**Aim of the exercise:**
Set down the records that follow in full and without changes.
***** Data records *****
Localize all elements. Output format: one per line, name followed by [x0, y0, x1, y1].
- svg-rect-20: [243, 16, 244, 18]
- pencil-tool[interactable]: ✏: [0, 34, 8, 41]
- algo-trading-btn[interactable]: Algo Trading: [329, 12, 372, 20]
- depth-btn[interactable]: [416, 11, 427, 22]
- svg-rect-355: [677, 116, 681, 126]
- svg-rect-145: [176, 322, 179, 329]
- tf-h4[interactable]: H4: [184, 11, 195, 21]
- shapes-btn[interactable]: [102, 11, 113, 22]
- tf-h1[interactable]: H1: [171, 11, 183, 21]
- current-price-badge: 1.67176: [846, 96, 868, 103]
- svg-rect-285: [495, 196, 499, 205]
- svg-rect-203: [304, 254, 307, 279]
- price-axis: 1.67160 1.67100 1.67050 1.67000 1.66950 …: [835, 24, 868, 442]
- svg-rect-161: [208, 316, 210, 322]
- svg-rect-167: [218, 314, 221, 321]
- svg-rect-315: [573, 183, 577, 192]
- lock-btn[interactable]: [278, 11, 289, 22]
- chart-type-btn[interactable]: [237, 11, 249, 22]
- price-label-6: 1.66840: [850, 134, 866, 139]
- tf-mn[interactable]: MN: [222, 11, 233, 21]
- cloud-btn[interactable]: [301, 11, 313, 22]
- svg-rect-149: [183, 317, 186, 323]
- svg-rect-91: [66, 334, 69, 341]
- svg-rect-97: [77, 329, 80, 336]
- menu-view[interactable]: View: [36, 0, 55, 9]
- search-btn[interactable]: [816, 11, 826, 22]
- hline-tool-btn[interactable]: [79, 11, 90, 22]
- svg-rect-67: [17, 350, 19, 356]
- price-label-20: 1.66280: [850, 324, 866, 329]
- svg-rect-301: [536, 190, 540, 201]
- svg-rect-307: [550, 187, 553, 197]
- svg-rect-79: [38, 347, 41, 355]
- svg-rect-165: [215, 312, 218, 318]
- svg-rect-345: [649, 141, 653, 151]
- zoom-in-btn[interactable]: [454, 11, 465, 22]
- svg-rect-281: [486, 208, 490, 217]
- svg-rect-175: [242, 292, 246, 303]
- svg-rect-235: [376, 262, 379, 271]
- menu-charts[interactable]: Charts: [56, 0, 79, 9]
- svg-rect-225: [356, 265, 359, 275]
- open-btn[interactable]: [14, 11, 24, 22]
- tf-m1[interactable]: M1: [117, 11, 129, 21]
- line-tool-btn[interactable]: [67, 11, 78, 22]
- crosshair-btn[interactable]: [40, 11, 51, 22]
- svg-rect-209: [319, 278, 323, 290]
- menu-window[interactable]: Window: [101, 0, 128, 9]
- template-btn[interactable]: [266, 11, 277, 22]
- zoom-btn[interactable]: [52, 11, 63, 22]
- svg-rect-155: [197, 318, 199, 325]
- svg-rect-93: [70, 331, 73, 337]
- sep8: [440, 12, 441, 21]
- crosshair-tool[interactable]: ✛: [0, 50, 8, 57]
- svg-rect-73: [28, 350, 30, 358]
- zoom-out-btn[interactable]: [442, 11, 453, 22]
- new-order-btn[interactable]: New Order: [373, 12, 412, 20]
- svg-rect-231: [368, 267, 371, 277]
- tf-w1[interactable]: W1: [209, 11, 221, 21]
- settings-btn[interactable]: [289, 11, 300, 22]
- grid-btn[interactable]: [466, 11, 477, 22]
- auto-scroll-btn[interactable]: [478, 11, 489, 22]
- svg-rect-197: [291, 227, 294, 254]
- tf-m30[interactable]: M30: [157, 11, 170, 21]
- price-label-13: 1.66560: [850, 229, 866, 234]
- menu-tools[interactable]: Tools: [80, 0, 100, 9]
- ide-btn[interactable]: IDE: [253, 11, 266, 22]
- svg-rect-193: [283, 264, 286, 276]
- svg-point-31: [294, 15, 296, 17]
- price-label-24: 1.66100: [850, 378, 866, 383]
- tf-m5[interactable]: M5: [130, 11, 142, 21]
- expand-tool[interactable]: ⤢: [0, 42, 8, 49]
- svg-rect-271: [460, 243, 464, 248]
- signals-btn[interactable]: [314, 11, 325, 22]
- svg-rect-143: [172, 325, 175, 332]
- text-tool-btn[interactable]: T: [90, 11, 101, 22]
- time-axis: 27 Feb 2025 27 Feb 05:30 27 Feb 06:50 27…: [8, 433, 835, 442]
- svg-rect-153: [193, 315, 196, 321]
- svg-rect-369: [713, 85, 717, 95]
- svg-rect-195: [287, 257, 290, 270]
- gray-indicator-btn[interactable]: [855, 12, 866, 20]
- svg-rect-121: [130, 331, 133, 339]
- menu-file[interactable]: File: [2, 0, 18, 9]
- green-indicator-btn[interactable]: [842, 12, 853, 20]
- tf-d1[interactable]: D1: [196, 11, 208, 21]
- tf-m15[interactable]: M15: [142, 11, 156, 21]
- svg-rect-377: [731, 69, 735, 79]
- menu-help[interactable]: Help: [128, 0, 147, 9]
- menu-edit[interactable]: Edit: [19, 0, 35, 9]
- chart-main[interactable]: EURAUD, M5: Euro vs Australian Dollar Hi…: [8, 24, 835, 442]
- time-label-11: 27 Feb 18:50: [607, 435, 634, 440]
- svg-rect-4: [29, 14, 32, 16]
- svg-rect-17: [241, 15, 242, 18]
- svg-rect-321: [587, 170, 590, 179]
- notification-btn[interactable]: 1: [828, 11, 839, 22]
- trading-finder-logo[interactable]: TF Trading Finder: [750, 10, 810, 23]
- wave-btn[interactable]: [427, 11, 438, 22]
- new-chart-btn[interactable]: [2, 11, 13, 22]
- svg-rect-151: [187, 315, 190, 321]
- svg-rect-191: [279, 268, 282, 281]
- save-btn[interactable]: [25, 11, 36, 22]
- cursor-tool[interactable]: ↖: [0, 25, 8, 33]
*****
**Exercise answer:**
Localize all elements. Output format: one per line, name followed by [x0, y0, x1, y1].
- svg-rect-20: [243, 16, 244, 18]
- pencil-tool[interactable]: ✏: [0, 34, 8, 41]
- algo-trading-btn[interactable]: Algo Trading: [329, 12, 372, 20]
- depth-btn[interactable]: [416, 11, 427, 22]
- svg-rect-355: [677, 116, 681, 126]
- svg-rect-145: [176, 322, 179, 329]
- tf-h4[interactable]: H4: [184, 11, 195, 21]
- shapes-btn[interactable]: [102, 11, 113, 22]
- tf-h1[interactable]: H1: [171, 11, 183, 21]
- current-price-badge: 1.67176: [846, 96, 868, 103]
- svg-rect-285: [495, 196, 499, 205]
- svg-rect-203: [304, 254, 307, 279]
- price-axis: 1.67160 1.67100 1.67050 1.67000 1.66950 …: [835, 24, 868, 442]
- svg-rect-161: [208, 316, 210, 322]
- svg-rect-167: [218, 314, 221, 321]
- svg-rect-315: [573, 183, 577, 192]
- lock-btn[interactable]: [278, 11, 289, 22]
- chart-type-btn[interactable]: [237, 11, 249, 22]
- price-label-6: 1.66840: [850, 134, 866, 139]
- tf-mn[interactable]: MN: [222, 11, 233, 21]
- cloud-btn[interactable]: [301, 11, 313, 22]
- svg-rect-149: [183, 317, 186, 323]
- svg-rect-91: [66, 334, 69, 341]
- svg-rect-97: [77, 329, 80, 336]
- menu-view[interactable]: View: [36, 0, 55, 9]
- search-btn[interactable]: [816, 11, 826, 22]
- hline-tool-btn[interactable]: [79, 11, 90, 22]
- svg-rect-67: [17, 350, 19, 356]
- price-label-20: 1.66280: [850, 324, 866, 329]
- svg-rect-301: [536, 190, 540, 201]
- svg-rect-307: [550, 187, 553, 197]
- svg-rect-79: [38, 347, 41, 355]
- svg-rect-165: [215, 312, 218, 318]
- svg-rect-345: [649, 141, 653, 151]
- zoom-in-btn[interactable]: [454, 11, 465, 22]
- svg-rect-281: [486, 208, 490, 217]
- svg-rect-175: [242, 292, 246, 303]
- svg-rect-235: [376, 262, 379, 271]
- menu-charts[interactable]: Charts: [56, 0, 79, 9]
- svg-rect-225: [356, 265, 359, 275]
- open-btn[interactable]: [14, 11, 24, 22]
- tf-m1[interactable]: M1: [117, 11, 129, 21]
- line-tool-btn[interactable]: [67, 11, 78, 22]
- crosshair-btn[interactable]: [40, 11, 51, 22]
- svg-rect-209: [319, 278, 323, 290]
- menu-window[interactable]: Window: [101, 0, 128, 9]
- template-btn[interactable]: [266, 11, 277, 22]
- zoom-btn[interactable]: [52, 11, 63, 22]
- svg-rect-155: [197, 318, 199, 325]
- svg-rect-93: [70, 331, 73, 337]
- sep8: [440, 12, 441, 21]
- crosshair-tool[interactable]: ✛: [0, 50, 8, 57]
- svg-rect-73: [28, 350, 30, 358]
- zoom-out-btn[interactable]: [442, 11, 453, 22]
- new-order-btn[interactable]: New Order: [373, 12, 412, 20]
- svg-rect-231: [368, 267, 371, 277]
- tf-w1[interactable]: W1: [209, 11, 221, 21]
- settings-btn[interactable]: [289, 11, 300, 22]
- grid-btn[interactable]: [466, 11, 477, 22]
- auto-scroll-btn[interactable]: [478, 11, 489, 22]
- svg-rect-197: [291, 227, 294, 254]
- tf-m30[interactable]: M30: [157, 11, 170, 21]
- price-label-13: 1.66560: [850, 229, 866, 234]
- menu-tools[interactable]: Tools: [80, 0, 100, 9]
- ide-btn[interactable]: IDE: [253, 11, 266, 22]
- svg-rect-193: [283, 264, 286, 276]
- svg-point-31: [294, 15, 296, 17]
- price-label-24: 1.66100: [850, 378, 866, 383]
- tf-m5[interactable]: M5: [130, 11, 142, 21]
- expand-tool[interactable]: ⤢: [0, 42, 8, 49]
- svg-rect-271: [460, 243, 464, 248]
- signals-btn[interactable]: [314, 11, 325, 22]
- svg-rect-143: [172, 325, 175, 332]
- text-tool-btn[interactable]: T: [90, 11, 101, 22]
- time-axis: 27 Feb 2025 27 Feb 05:30 27 Feb 06:50 27…: [8, 433, 835, 442]
- svg-rect-153: [193, 315, 196, 321]
- svg-rect-369: [713, 85, 717, 95]
- svg-rect-195: [287, 257, 290, 270]
- gray-indicator-btn[interactable]: [855, 12, 866, 20]
- svg-rect-121: [130, 331, 133, 339]
- menu-file[interactable]: File: [2, 0, 18, 9]
- green-indicator-btn[interactable]: [842, 12, 853, 20]
- tf-d1[interactable]: D1: [196, 11, 208, 21]
- tf-m15[interactable]: M15: [142, 11, 156, 21]
- svg-rect-377: [731, 69, 735, 79]
- menu-help[interactable]: Help: [128, 0, 147, 9]
- menu-edit[interactable]: Edit: [19, 0, 35, 9]
- chart-main[interactable]: EURAUD, M5: Euro vs Australian Dollar Hi…: [8, 24, 835, 442]
- time-label-11: 27 Feb 18:50: [607, 435, 634, 440]
- svg-rect-4: [29, 14, 32, 16]
- svg-rect-17: [241, 15, 242, 18]
- svg-rect-321: [587, 170, 590, 179]
- notification-btn[interactable]: 1: [828, 11, 839, 22]
- trading-finder-logo[interactable]: TF Trading Finder: [750, 10, 810, 23]
- wave-btn[interactable]: [427, 11, 438, 22]
- new-chart-btn[interactable]: [2, 11, 13, 22]
- svg-rect-151: [187, 315, 190, 321]
- svg-rect-191: [279, 268, 282, 281]
- save-btn[interactable]: [25, 11, 36, 22]
- cursor-tool[interactable]: ↖: [0, 25, 8, 33]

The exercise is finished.